ABOUT THIS EXERCISE =>
The response must contain every record, repeated exactly.

Collected data =>
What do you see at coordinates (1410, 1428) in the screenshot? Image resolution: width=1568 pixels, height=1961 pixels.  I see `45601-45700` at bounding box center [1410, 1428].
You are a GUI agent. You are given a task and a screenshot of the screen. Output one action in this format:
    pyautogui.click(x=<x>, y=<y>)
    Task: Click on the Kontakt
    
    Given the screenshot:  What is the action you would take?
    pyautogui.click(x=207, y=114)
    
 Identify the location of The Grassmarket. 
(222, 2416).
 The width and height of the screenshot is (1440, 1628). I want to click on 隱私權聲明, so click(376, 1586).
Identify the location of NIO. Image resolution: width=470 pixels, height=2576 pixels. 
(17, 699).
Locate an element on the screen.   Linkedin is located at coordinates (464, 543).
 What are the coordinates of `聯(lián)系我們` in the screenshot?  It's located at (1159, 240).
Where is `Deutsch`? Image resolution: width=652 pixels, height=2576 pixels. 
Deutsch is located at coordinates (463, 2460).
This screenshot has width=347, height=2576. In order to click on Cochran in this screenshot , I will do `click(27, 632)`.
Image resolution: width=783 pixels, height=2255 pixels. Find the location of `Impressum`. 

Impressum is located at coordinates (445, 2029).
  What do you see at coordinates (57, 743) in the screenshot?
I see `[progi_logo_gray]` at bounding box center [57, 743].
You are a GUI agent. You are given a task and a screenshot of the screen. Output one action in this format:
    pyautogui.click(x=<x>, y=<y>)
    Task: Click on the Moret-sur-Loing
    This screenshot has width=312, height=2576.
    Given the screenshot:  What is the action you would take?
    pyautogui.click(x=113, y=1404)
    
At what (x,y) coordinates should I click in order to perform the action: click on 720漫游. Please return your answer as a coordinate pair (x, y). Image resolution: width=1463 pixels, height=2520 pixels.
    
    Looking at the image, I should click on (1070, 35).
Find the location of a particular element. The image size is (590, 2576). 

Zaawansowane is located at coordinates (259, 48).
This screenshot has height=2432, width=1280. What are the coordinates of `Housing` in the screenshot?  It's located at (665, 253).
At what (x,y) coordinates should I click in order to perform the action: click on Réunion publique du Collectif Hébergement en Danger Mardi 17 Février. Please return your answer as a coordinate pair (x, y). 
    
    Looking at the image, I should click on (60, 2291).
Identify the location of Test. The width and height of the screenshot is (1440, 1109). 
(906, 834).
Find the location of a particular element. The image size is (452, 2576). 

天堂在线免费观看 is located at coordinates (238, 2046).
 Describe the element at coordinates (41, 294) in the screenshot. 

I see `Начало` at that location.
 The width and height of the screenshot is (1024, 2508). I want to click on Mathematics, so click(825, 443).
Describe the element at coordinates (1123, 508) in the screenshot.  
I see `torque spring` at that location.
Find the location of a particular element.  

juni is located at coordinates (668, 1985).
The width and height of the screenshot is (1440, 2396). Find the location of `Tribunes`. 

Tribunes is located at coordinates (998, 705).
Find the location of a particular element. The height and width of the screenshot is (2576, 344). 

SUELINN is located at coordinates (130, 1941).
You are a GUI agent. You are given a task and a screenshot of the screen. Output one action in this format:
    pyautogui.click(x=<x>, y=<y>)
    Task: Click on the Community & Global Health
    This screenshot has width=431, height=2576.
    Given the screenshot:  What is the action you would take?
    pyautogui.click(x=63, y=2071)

OUTPUT =>
What do you see at coordinates (1410, 1428) in the screenshot? Image resolution: width=1568 pixels, height=1961 pixels.  I see `45601-45700` at bounding box center [1410, 1428].
You are a GUI agent. You are given a task and a screenshot of the screen. Output one action in this format:
    pyautogui.click(x=<x>, y=<y>)
    Task: Click on the Kontakt
    
    Given the screenshot:  What is the action you would take?
    pyautogui.click(x=207, y=114)
    
 Identify the location of The Grassmarket. 
(222, 2416).
 The width and height of the screenshot is (1440, 1628). I want to click on 隱私權聲明, so click(376, 1586).
Identify the location of NIO. Image resolution: width=470 pixels, height=2576 pixels. 
(17, 699).
Locate an element on the screen.   Linkedin is located at coordinates (464, 543).
 What are the coordinates of `聯(lián)系我們` in the screenshot?  It's located at (1159, 240).
Where is `Deutsch`? Image resolution: width=652 pixels, height=2576 pixels. 
Deutsch is located at coordinates (463, 2460).
This screenshot has width=347, height=2576. In order to click on Cochran in this screenshot , I will do `click(27, 632)`.
Image resolution: width=783 pixels, height=2255 pixels. Find the location of `Impressum`. 

Impressum is located at coordinates (445, 2029).
  What do you see at coordinates (57, 743) in the screenshot?
I see `[progi_logo_gray]` at bounding box center [57, 743].
You are a GUI agent. You are given a task and a screenshot of the screen. Output one action in this format:
    pyautogui.click(x=<x>, y=<y>)
    Task: Click on the Moret-sur-Loing
    This screenshot has width=312, height=2576.
    Given the screenshot:  What is the action you would take?
    pyautogui.click(x=113, y=1404)
    
At what (x,y) coordinates should I click in order to perform the action: click on 720漫游. Please return your answer as a coordinate pair (x, y). Image resolution: width=1463 pixels, height=2520 pixels.
    
    Looking at the image, I should click on (1070, 35).
Find the location of a particular element. The image size is (590, 2576). 

Zaawansowane is located at coordinates (259, 48).
This screenshot has height=2432, width=1280. What are the coordinates of `Housing` in the screenshot?  It's located at (665, 253).
At what (x,y) coordinates should I click in order to perform the action: click on Réunion publique du Collectif Hébergement en Danger Mardi 17 Février. Please return your answer as a coordinate pair (x, y). 
    
    Looking at the image, I should click on (60, 2291).
Identify the location of Test. The width and height of the screenshot is (1440, 1109). 
(906, 834).
Find the location of a particular element. The image size is (452, 2576). 

天堂在线免费观看 is located at coordinates (238, 2046).
 Describe the element at coordinates (41, 294) in the screenshot. 

I see `Начало` at that location.
 The width and height of the screenshot is (1024, 2508). I want to click on Mathematics, so click(825, 443).
Describe the element at coordinates (1123, 508) in the screenshot.  
I see `torque spring` at that location.
Find the location of a particular element.  

juni is located at coordinates (668, 1985).
The width and height of the screenshot is (1440, 2396). Find the location of `Tribunes`. 

Tribunes is located at coordinates (998, 705).
Find the location of a particular element. The height and width of the screenshot is (2576, 344). 

SUELINN is located at coordinates (130, 1941).
You are a GUI agent. You are given a task and a screenshot of the screen. Output one action in this format:
    pyautogui.click(x=<x>, y=<y>)
    Task: Click on the Community & Global Health
    This screenshot has width=431, height=2576.
    Given the screenshot:  What is the action you would take?
    pyautogui.click(x=63, y=2071)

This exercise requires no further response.